Briggs, who works in food service at Carle BroMenn, lost his brother Theodore two years ago. Briggs said Theodore's legacy lives in 18 people who received his organs.

“I feel really great about that because that means a piece of him is still on this earth, still walking around even though I can’t see him, feel him or know what part of him is in whom,” Briggs said.

Lovell, the grants coordinator at Richland Community College in Decatur, said he has not talked with the family of the 18-year-old whose kidney and pancreas changed his life. He said he feels it's up to the donor family to reach out, if they want to.

Before getting the new organs, Lovell said he barely had the energy to walk. Four days after the surgery he pushed aside his wheelchair and walked out of the hospital. Lovell is now in his 40s and said he's as active as ever. He bikes and hikes and likes to fish and kayak. He refuses to take elevators. He said he takes the stairs because he can.

Lovell is also the president of Transplant Life Illinois, a group of organ recipient athletes who compete in the Transplant Games of America every two years.

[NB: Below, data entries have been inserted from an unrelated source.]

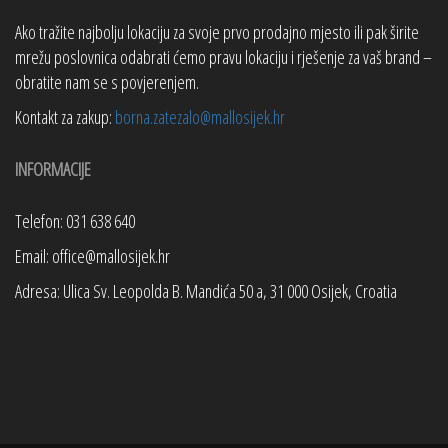
Ako tražite najbolju lokaciju za svoje prvo prodajno mjesto ili pak širite
mrežu poslovnica odabrati ćemo pravu lokaciju i rješenje za vaš brand –
obratite nam se s povjerenjem.
Kontakt za zakup:
borna.zatezalo@mallosijek.hr
INFORMACIJE
Telefon: 031 638 640
Email: office@mallosijek.hr
Adresa: Ulica Sv. Leopolda B. Mandića 50 a, 31 000 Osijek, Croatia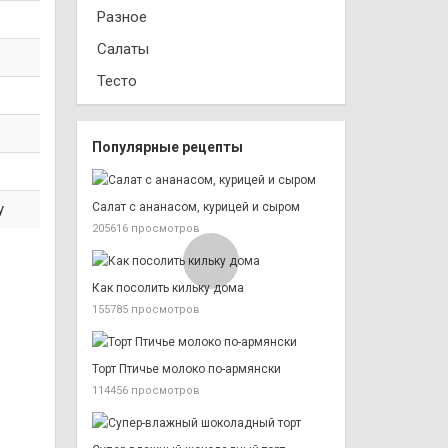
Разное
Салаты
Тесто
Популярные рецепты
у
Салат с ананасом, курицей и сыром
205616 просмотров
Как посолить кильку дома
155785 просмотров
Торт Птичье молоко по-армянски
114456 просмотров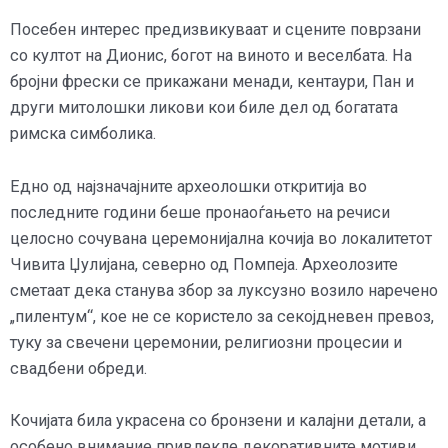
Посебен интерес предизвикуваат и сцените поврзани
со култот на Дионис, богот на виното и веселбата. На
бројни фрески се прикажани менади, кентаури, Пан и
други митолошки ликови кои биле дел од богатата
римска симболика.
Едно од најзначајните археолошки откритија во
последните години беше пронаоѓањето на речиси
целосно сочувана церемонијална кочија во локалитетот
Чивита Џулијана, северно од Помпеја. Археолозите
сметаат дека станува збор за луксузно возило наречено
„пилентум“, кое не се користело за секојдневен превоз,
туку за свечени церемонии, религиозни процесии и
свадбени обреди.
Кочијата била украсена со бронзени и калајни детали, а
особено внимание привлекле декоративните мотиви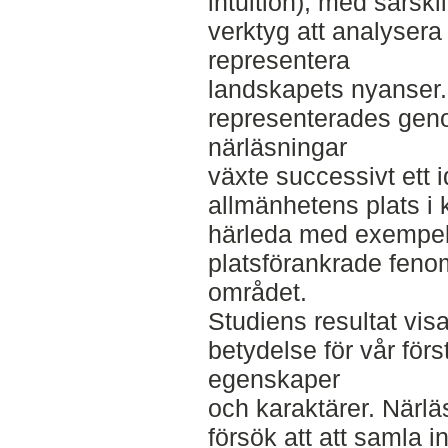
intuition), med särsk
verktyg att analyser
representera
landskapets nyanser.
representerades gen
närläsningar
växte successivt ett i
allmänhetens plats i 
härleda med exempelv
platsförankrade fenom
området.
Studiens resultat visa
betydelse för vår förs
egenskaper
och karaktärer. Närläs
försök att att samla i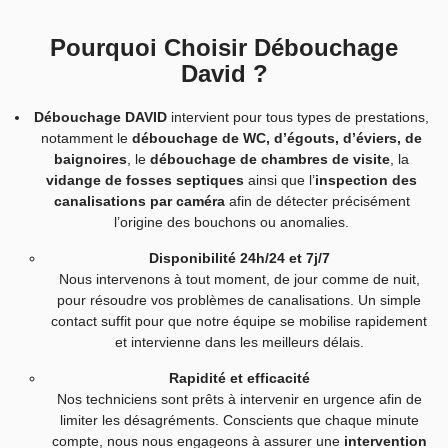
Pourquoi Choisir Débouchage
David ?
Débouchage DAVID
intervient pour tous types de prestations,
notamment le
débouchage de WC, d’égouts, d’éviers, de
baignoires
, le
débouchage de chambres de visite
, la
vidange de fosses septiques
ainsi que l’
inspection des
canalisations par caméra
afin de détecter précisément
l’origine des bouchons ou anomalies.
Disponibilité 24h/24 et 7j/7
Nous intervenons à tout moment, de jour comme de nuit,
pour résoudre vos problèmes de canalisations. Un simple
contact suffit pour que notre équipe se mobilise rapidement
et intervienne dans les meilleurs délais.
Rapidité et efficacité
Nos techniciens sont prêts à intervenir en urgence afin de
limiter les désagréments. Conscients que chaque minute
compte, nous nous engageons à assurer une
intervention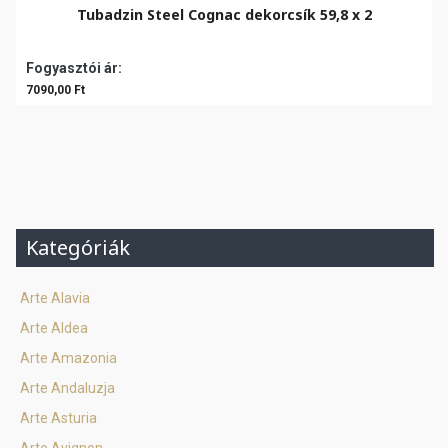
Tubadzin Steel Cognac dekorcsík 59,8 x 2
Fogyasztói ár:
7090,00 Ft
Kategóriák
Arte Alavia
Arte Aldea
Arte Amazonia
Arte Andaluzja
Arte Asturia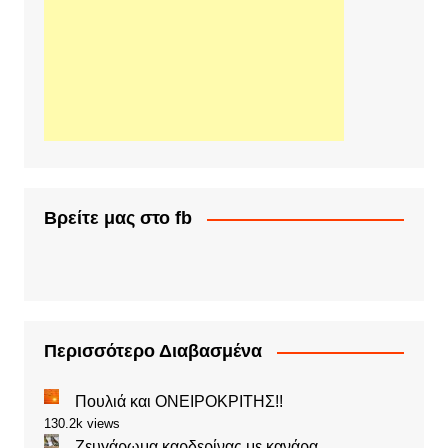
Βρείτε μας στο fb
Περισσότερο Διαβασμένα
Πουλιά και ΟΝΕΙΡΟΚΡΙΤΗΣ!!
130.2k views
Ζευγάρωμα καρδερίνας με κανάρα.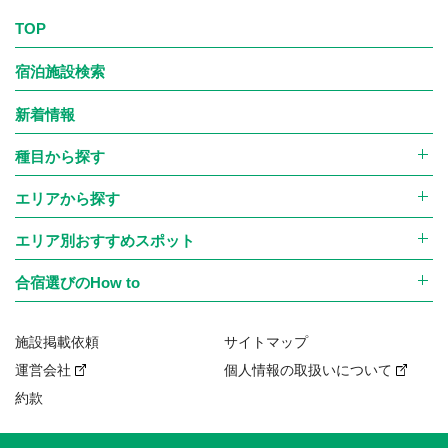
TOP
宿泊施設検索
新着情報
種目から探す
エリアから探す
エリア別おすすめスポット
合宿選びのHow to
施設掲載依頼
サイトマップ
運営会社
個人情報の取扱いについて
約款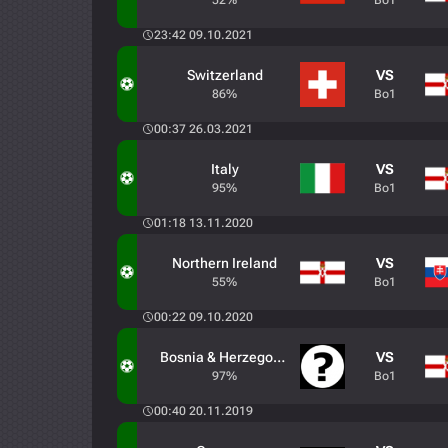
52%
Bo1
23:42 09.10.2021
Switzerland
VS
86%
Bo1
00:37 26.03.2021
Italy
VS
95%
Bo1
01:18 13.11.2020
Northern Ireland
VS
55%
Bo1
00:22 09.10.2020
Bosnia & Herzegovina
VS
97%
Bo1
00:40 20.11.2019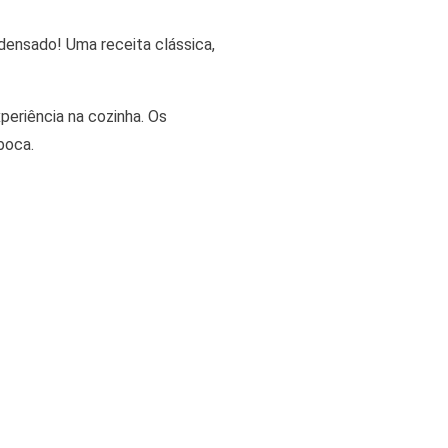
densado! Uma receita clássica,
eriência na cozinha. Os
boca.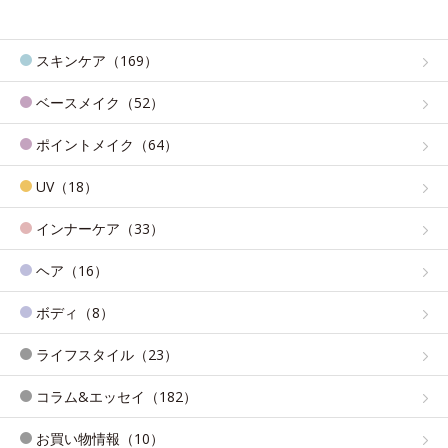
スキンケア（169）
ベースメイク（52）
ポイントメイク（64）
UV（18）
インナーケア（33）
ヘア（16）
ボディ（8）
ライフスタイル（23）
コラム&エッセイ（182）
お買い物情報（10）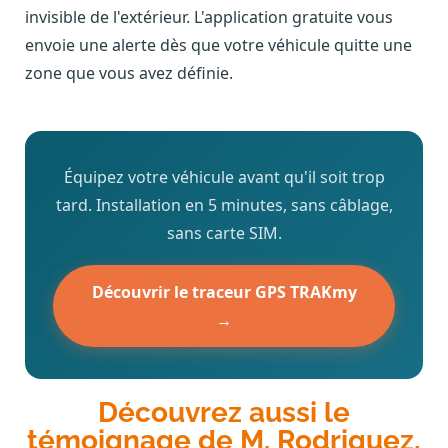
invisible de l'extérieur. L'application gratuite vous
envoie une alerte dès que votre véhicule quitte une
zone que vous avez définie.
Équipez votre véhicule avant qu'il soit trop
tard. Installation en 5 minutes, sans câblage,
sans carte SIM.
Découvrir le traceur GPS TRAKmy
→
Découvrez aussi le
témoignage de M. Rodriguez,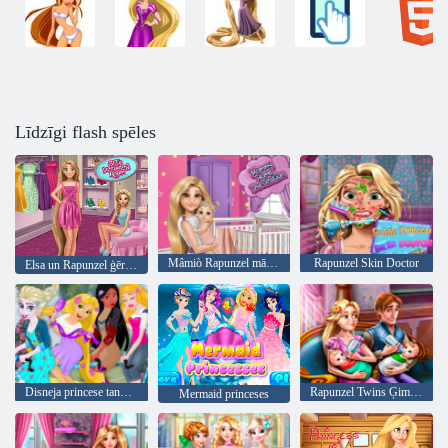
Līdzīgi flash spēles
Mâmiò Rapunzel mājas dekorēšanai
Rapunzel Skin Doctor
Elsa un Rapunzel ģērbtuve
Disneja princese tandēma
Rapunzel Twins Ģimenes diena
Mermaid princeses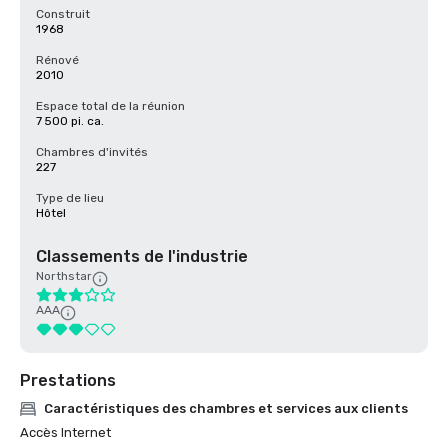
Construit
1968
Rénové
2010
Espace total de la réunion
7 500 pi. ca.
Chambres d'invités
227
Type de lieu
Hôtel
Classements de l'industrie
Northstar
AAA
Prestations
Caractéristiques des chambres et services aux clients
Accès Internet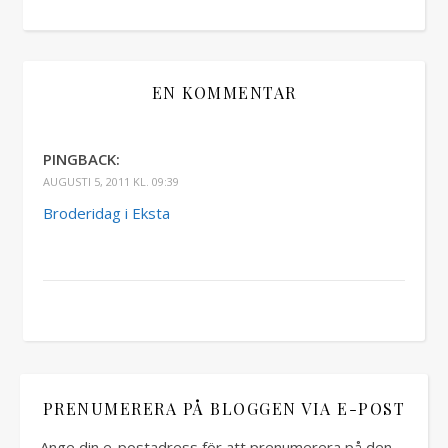
EN KOMMENTAR
PINGBACK:
AUGUSTI 5, 2011 KL. 09:39
Broderidag i Eksta
PRENUMERERA PÅ BLOGGEN VIA E-POST
Ange din e-postadress för att prenumerera på den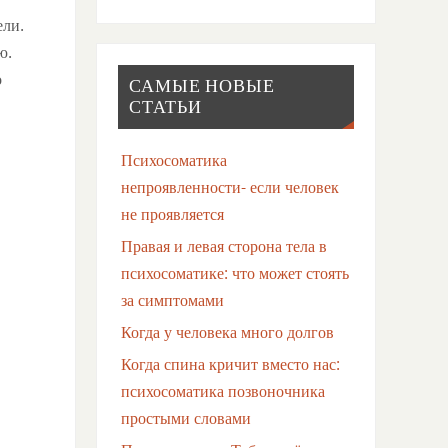
ели.
ю.
о
САМЫЕ НОВЫЕ
СТАТЬИ
Психосоматика
непроявленности- если человек
не проявляется
Правая и левая сторона тела в
психосоматике: что может стоять
за симптомами
Когда у человека много долгов
Когда спина кричит вместо нас:
психосоматика позвоночника
простыми словами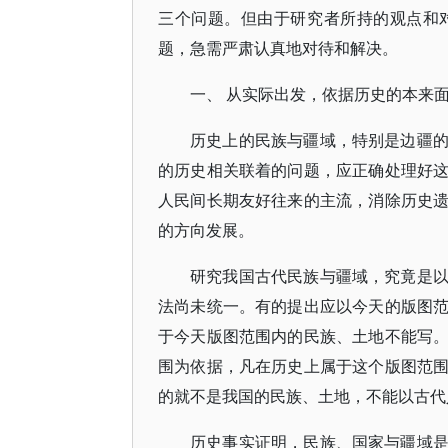
三个问题。但由于研究者所持的观点和
题，急需严肃认真地对待和解决。
一、 从实际出发，依据历史的本来
历史上的民族与疆域，特别是边疆
的历史相关联着的问题，应正确处理好
人民间长期友好往来的主流，消除历史
的方向发展。
研究我国古代民族与疆域，究竟是
法尚未统一。有的提出应以今天的版图
于今天版图范围内的民族、土地不能写
围为依据，凡在历史上属于这个版图范
的就不是我国的民族、土地，不能以古代
历史事实证明，民族、国家与疆域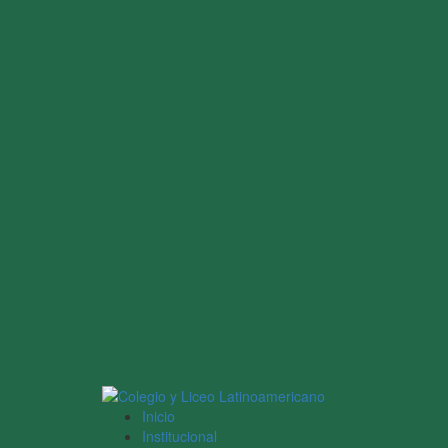
Inicio
Institucional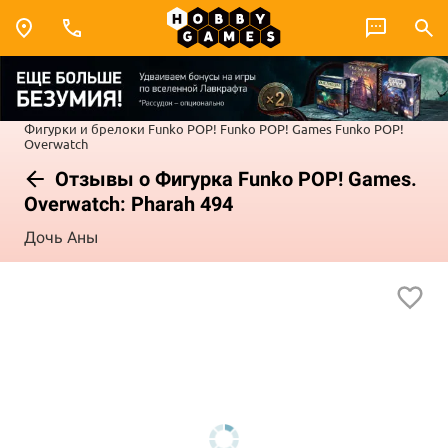
Фигурки и брелоки Funko POP!
Funko POP! Games
Funko POP!
Overwatch
Отзывы о Фигурка Funko POP! Games.
Overwatch: Pharah 494
Дочь Аны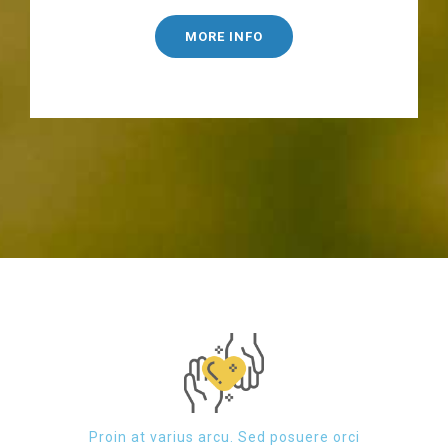
MORE INFO
Proin at varius arcu. Sed posuere orci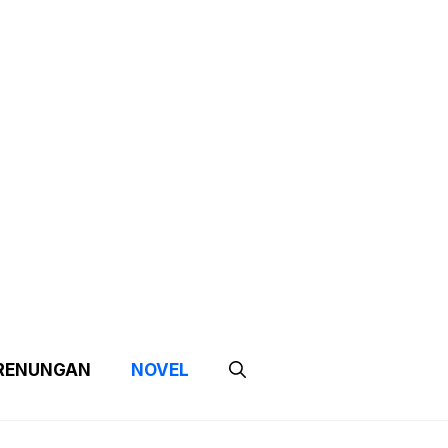
e
Contact Us
Partnership
RENUNGAN
NOVEL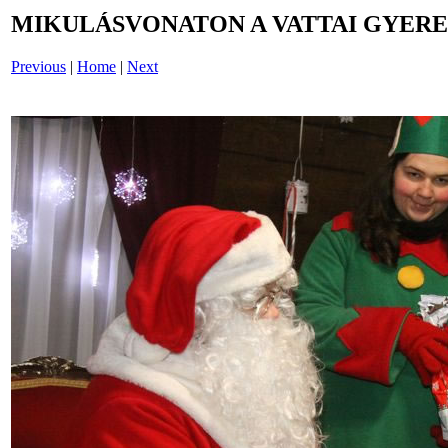
MIKULÁSVONATON A VATTAI GYERE
Previous
|
Home
|
Next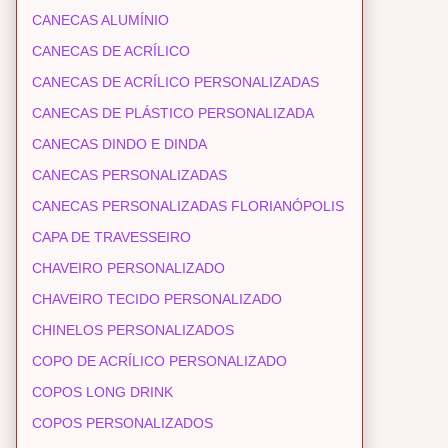
CANECAS ALUMÍNIO
CANECAS DE ACRÍLICO
CANECAS DE ACRÍLICO PERSONALIZADAS
CANECAS DE PLÁSTICO PERSONALIZADA
CANECAS DINDO E DINDA
CANECAS PERSONALIZADAS
CANECAS PERSONALIZADAS FLORIANÓPOLIS
CAPA DE TRAVESSEIRO
CHAVEIRO PERSONALIZADO
CHAVEIRO TECIDO PERSONALIZADO
CHINELOS PERSONALIZADOS
COPO DE ACRÍLICO PERSONALIZADO
COPOS LONG DRINK
COPOS PERSONALIZADOS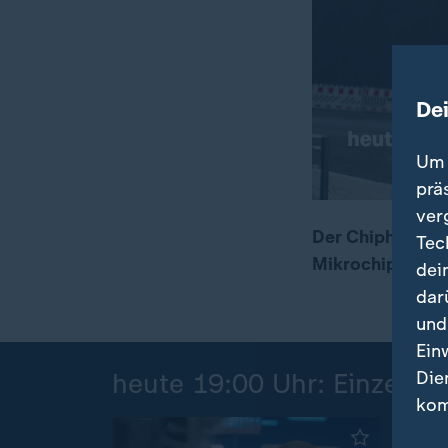
De
Um 
prä
ver
Der Chipherstel
Tec
Mikrochips eröf
dei
00:15
01:13
dar
und
Ein
Die
heute 19:00 Uhr: Einzelbei
kom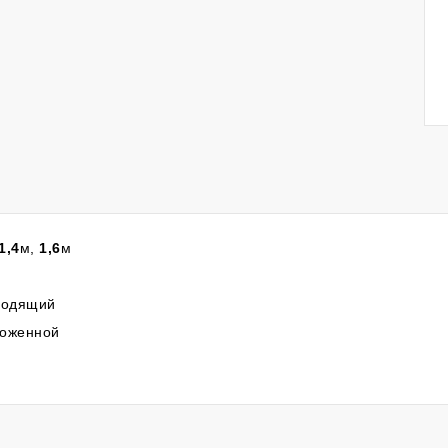
1,4
м,
1,6
м
дходящий
ложенной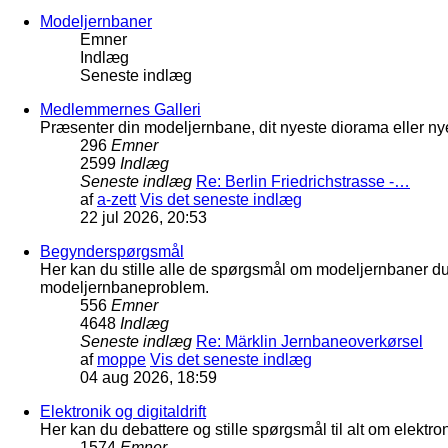
Modeljernbaner
Emner
Indlæg
Seneste indlæg
Medlemmernes Galleri
Præsenter din modeljernbane, dit nyeste diorama eller nye
296
Emner
2599
Indlæg
Seneste indlæg
Re: Berlin Friedrichstrasse -…
af
a-zett
Vis det seneste indlæg
22 jul 2026, 20:53
Begynderspørgsmål
Her kan du stille alle de spørgsmål om modeljernbaner d
modeljernbaneproblem.
556
Emner
4648
Indlæg
Seneste indlæg
Re: Märklin Jernbaneoverkørsel
af
moppe
Vis det seneste indlæg
04 aug 2026, 18:59
Elektronik og digitaldrift
Her kan du debattere og stille spørgsmål til alt om elektron
1574
Emner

Still, Lovell knows his new organs have left him immuno-compromised because of anti-rejection drugs he has to take. That became a worry especially during the height of COVID.

“Thankfully they were able to come through, a lot of us were able to get vaccination boosters long before many others and that really helped us out because it would have wiped out nearly all of the transplant community,” Lovell said.

Now Lovell is focused on helping the transplant community grow.